Of all the entries below, retype only the lines from the one with "tout en visualisant votre bien-aimé(e)" through the one with "faire. Il a été spécialement conçu pour vous", exactly as they appear.

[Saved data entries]
·····

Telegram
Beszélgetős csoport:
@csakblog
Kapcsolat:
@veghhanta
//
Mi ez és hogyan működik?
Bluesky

·····

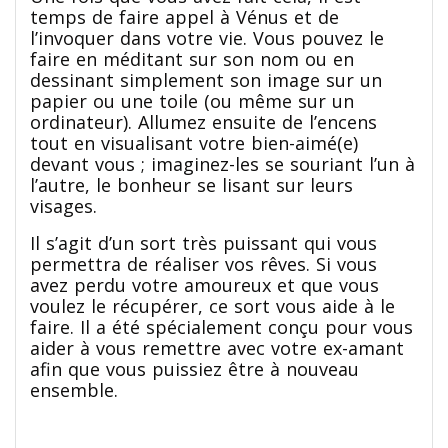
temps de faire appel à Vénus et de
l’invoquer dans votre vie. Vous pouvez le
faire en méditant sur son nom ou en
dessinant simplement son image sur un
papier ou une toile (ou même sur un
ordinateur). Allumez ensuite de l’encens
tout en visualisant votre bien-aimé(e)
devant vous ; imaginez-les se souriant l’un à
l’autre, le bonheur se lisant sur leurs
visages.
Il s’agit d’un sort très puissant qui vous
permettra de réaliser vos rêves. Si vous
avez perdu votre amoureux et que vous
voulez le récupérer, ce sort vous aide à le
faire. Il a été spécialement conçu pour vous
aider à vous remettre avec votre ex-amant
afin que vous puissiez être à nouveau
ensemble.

·····

TASK RESULT:
tout en visualisant votre bien-aimé(e)
devant vous ; imaginez-les se souriant l’un à
l’autre, le bonheur se lisant sur leurs
visages.
Il s’agit d’un sort très puissant qui vous
permettra de réaliser vos rêves. Si vous
avez perdu votre amoureux et que vous
voulez le récupérer, ce sort vous aide à le
faire. Il a été spécialement conçu pour vous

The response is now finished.